A senior Likud minister ruled out sitting in a coalition with Itamar Ben Gvir of Otzma Yehudit, who is in the third slot on the merged slate. Ahead of the March 2020 election, Bennett vetoed Ben Gvir’s inclusion in his right-wing slate.

Sa’ar also ruled out sitting with Ben Gvir in a coalition.

Netanyahu said Wednesday that Ben Gvir will not be a part of the next cabinet, but will be a member of his governing coalition.

Bennett, Sa’ar, and head of the right-wing Yisrael Beytenu party Avigdor Liberman were all former allies of Netanyahu who have become his bitter enemies.

MK Avigdor Liberman meets with settler leadership in the West Bank, September 6, 2020. (Sraya Diamant/Flash90)
MK Avigdor Liberman meets with settler leadership in the West Bank, September 6, 2020. (Sraya Diamant/Flash90)

 

On the other side of the spectrum, a candidate on the Labor party’s electoral list ruffled feathers with New Hope and Yisrael Beytenu on Thursday.

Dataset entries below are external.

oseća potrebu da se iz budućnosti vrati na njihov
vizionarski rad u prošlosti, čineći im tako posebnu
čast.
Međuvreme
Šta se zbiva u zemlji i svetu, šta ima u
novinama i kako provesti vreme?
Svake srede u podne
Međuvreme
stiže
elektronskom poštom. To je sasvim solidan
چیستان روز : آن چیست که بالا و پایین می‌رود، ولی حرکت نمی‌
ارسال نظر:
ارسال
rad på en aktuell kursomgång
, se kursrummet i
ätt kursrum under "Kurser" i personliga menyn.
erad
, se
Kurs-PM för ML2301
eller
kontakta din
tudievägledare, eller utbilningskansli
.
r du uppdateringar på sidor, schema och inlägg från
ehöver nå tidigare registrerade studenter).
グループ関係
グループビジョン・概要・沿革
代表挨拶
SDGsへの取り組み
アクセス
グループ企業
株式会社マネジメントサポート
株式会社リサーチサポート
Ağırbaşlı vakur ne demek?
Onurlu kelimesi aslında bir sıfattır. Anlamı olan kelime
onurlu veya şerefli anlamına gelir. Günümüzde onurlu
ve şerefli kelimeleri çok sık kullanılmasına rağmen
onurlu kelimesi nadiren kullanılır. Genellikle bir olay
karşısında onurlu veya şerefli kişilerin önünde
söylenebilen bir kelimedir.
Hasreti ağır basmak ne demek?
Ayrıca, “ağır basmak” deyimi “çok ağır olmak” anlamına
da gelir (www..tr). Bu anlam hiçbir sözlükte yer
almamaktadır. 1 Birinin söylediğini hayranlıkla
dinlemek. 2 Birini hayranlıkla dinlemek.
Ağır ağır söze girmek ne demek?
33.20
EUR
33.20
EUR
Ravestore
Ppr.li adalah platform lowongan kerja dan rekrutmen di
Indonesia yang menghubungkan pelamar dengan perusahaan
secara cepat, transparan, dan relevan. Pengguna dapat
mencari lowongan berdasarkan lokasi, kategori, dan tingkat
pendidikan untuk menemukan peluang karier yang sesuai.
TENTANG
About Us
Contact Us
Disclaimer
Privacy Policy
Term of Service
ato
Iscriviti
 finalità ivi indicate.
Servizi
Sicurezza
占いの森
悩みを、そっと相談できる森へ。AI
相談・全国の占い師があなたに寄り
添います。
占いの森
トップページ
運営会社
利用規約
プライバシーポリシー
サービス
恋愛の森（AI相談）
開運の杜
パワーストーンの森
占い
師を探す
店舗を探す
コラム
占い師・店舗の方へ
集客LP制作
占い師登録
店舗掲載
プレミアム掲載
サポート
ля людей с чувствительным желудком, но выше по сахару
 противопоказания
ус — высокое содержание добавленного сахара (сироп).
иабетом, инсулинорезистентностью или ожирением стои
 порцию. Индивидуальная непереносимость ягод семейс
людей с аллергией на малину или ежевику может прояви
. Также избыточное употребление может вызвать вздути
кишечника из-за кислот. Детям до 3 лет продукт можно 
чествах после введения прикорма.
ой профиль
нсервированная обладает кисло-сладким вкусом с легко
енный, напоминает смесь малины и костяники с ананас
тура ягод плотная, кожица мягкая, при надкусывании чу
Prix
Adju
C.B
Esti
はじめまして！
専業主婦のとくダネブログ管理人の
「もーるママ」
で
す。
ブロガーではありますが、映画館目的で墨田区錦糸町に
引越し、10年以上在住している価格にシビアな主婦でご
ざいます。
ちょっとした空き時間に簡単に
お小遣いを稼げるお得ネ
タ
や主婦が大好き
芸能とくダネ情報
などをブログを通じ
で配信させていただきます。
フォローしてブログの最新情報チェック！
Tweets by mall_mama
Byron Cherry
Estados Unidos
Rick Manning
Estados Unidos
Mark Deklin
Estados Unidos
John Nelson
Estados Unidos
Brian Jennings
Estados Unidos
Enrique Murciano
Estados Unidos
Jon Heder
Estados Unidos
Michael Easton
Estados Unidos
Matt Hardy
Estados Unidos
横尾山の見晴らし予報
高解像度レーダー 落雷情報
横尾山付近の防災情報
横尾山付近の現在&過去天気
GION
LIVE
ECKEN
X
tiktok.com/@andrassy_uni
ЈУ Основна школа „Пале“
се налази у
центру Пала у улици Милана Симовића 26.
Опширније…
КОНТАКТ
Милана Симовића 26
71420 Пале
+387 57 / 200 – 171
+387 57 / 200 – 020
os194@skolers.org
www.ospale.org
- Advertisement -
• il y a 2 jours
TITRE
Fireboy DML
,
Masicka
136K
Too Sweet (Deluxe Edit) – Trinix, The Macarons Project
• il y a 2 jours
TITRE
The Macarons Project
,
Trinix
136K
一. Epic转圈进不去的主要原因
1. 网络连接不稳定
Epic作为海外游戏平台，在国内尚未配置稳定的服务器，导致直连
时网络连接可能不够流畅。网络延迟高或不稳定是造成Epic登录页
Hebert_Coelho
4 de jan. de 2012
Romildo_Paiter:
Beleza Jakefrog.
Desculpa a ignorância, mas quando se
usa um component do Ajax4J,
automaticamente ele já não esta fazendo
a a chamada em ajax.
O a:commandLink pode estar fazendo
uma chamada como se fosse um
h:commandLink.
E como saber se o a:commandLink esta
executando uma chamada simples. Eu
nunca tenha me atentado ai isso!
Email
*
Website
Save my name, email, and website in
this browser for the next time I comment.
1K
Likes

Liberman said in an interview with Channel 13, which will be broadcast in full on Friday, that he will not sit in a coalition with Ibtisan Mara’ana, an Arab-Israeli filmmaker who is No. 7 on the Labor party’s electoral slate.

Mara’ana’s candidacy caused a stir earlier Thursday when Dani Dayan, running in Sa’ar’s New Hope party, said the party would not serve with Labor in a future coalition because Mara’ana said in a 2012 social media post that she had ignored an annual Holocaust Remembrance Day siren. Dayan quickly walked back the statement, however.

Mara’ana wrote in the post that she had continued to drive as the annual memorial siren for the victims of the Holocaust sounded. The majority of drivers in Israel stop during the siren and stand by their vehicle.

Liberman said Mara’ana’s politics were better suited to the Arab-majority Joint List faction.

Director Ibtisam Mara’ana-Menuhin at a screening of a 2017 documentary film which she produced (courtesy)
Director Ibtisam Mara’ana-Menuhin at a screening of a 2017 documentary film which she produced (courtesy)

 

“I don’t know what she’s doing in the Labor party because it’s really more appropriate for her in Balad, or the Islamic Movement. Definitely not in the Labor party,” he said. “I don’t see any Zionist party that will agree to sit with her” in a coalition.

He also said he doesn’t expect Labor to win more than five or six seats

Labor has seen a jump in support since its Merav Michaeli won its leadership primary and at least one recent poll predicted it would win seven seats.

Michaeli said on Thursday that although Mara’ana’s words were hurtful to many, the trauma of survivors was worthy of research.

“True, the headline that came from the words of Ibtisam Mara’ana sounds bad. It hurt me to read these things, but the question of the impact of the Holocaust and the trauma of the survivors is worthy of debate and is being researched in many places. Mara’ana will soon clarify the statement,” Michaeli told Army Radio.

New elections, the fourth since April 2019, were called in December after the power-sharing government of Likud and Blue and White failed to agree on a budget by a December 23 deadline.